# Brake Calipers



## beemer123 (Jun 2, 2008)

Anyone know where to get brake calipers refurbished and painted in Scotland?
Thanks


----------



## Aps-direct (Nov 19, 2012)

We could supply you refubed ones but not sure about painting. We do supply the paint.


----------



## gm8 (Apr 25, 2011)

by refurb are you meaning new seals etc ? or just a clean and paint ? Pretty straightforward DIY job.


----------



## beemer123 (Jun 2, 2008)

gm8 said:


> by refurb are you meaning new seals etc ? or just a clean and paint ? Pretty straightforward DIY job.


New seals and pistons


----------



## beemer123 (Jun 2, 2008)

Aps-direct said:


> We could supply you refubed ones but not sure about painting. We do supply the paint.
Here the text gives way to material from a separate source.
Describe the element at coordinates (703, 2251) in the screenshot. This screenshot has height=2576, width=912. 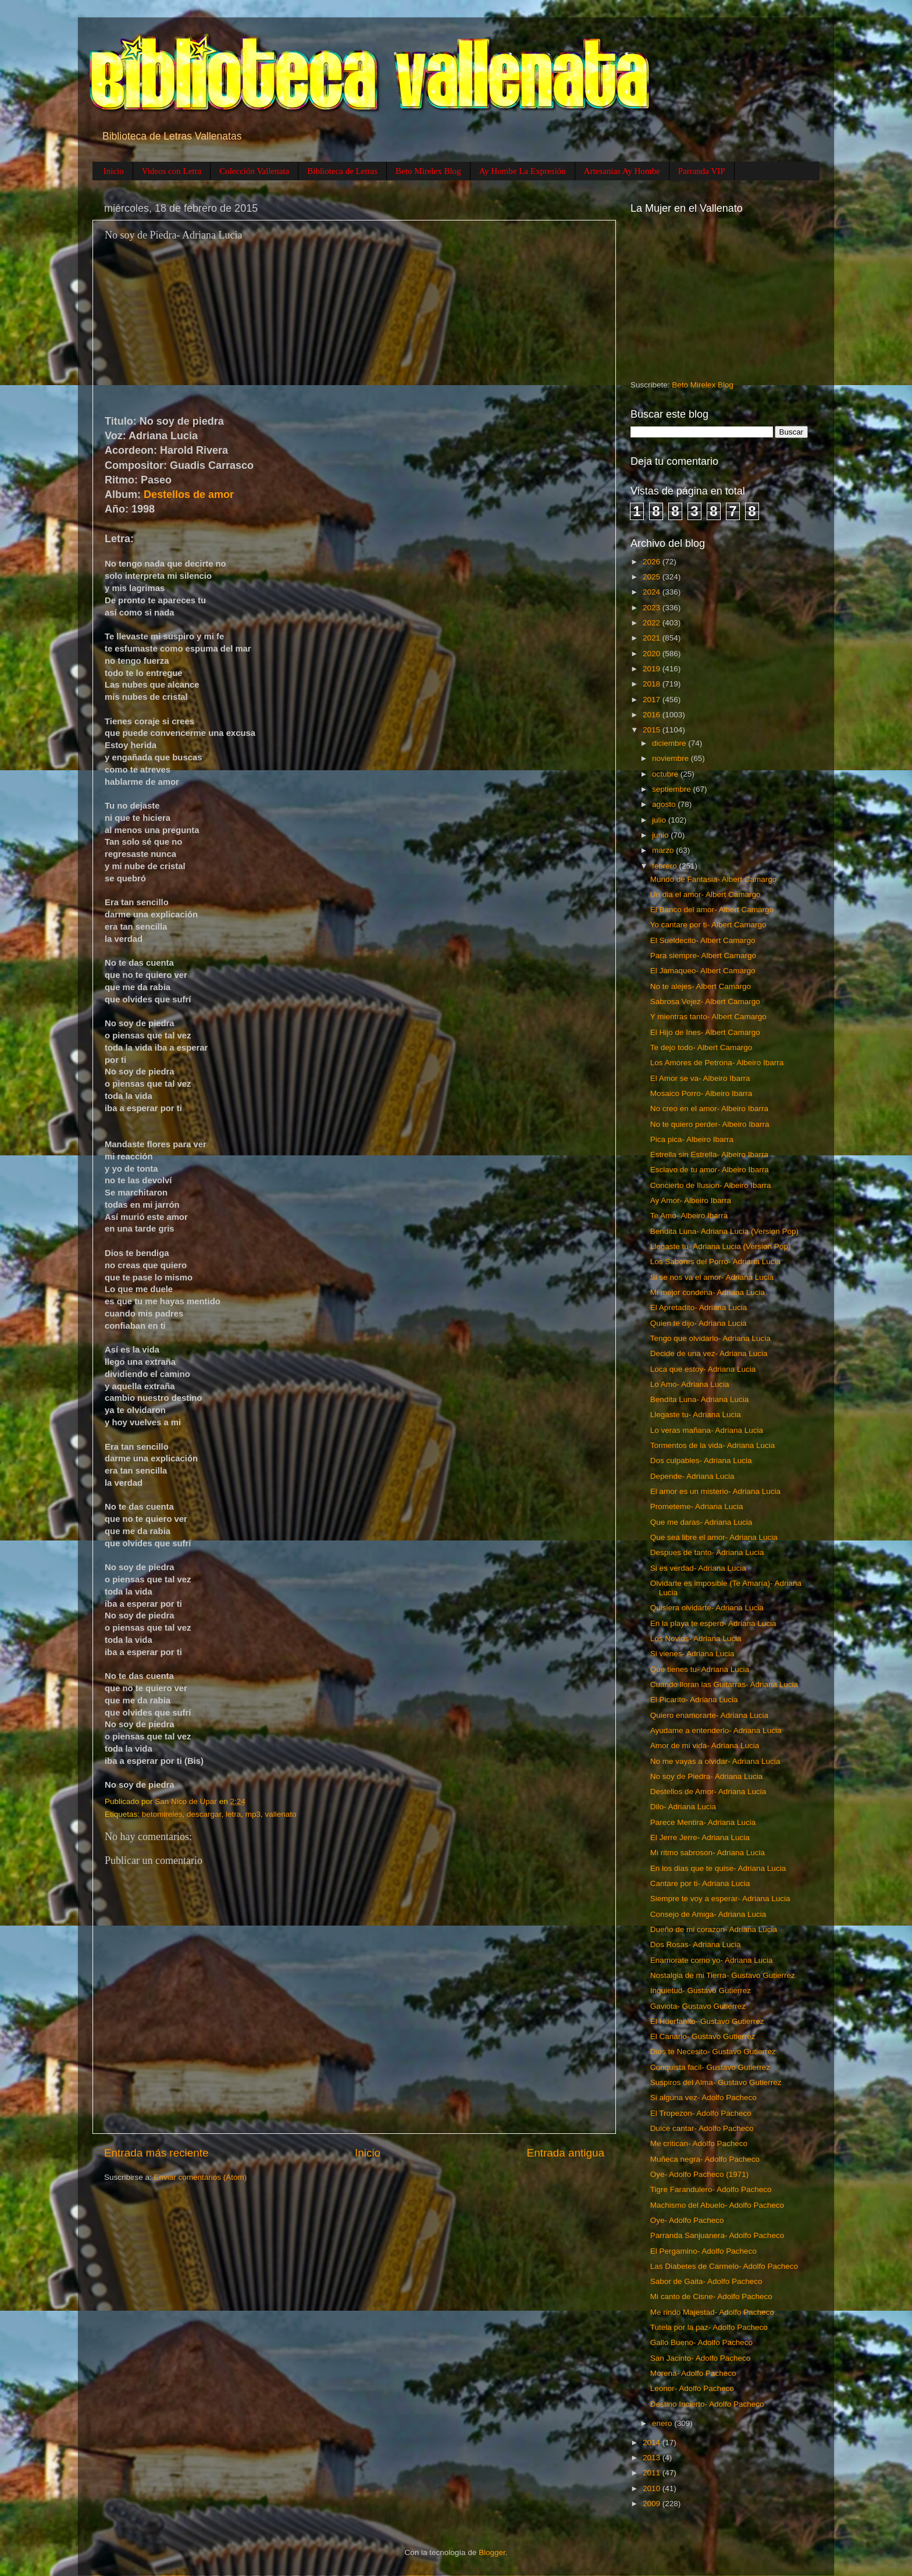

What kind of price for 2005 BMW M3 E46?
tHANKS


----------



## VAG-hag (May 14, 2012)

BIG RED do them.... never used them myself but my mates in the concours scene use them.


----------



## Z4-35i (Jun 12, 2012)

These guys have a postal based refurbish and paint service.


----------



## gatecrasher3 (Jul 21, 2006)

I have used Bigg Red to get mine refurbished in the past and their workmanship is excellent.


----------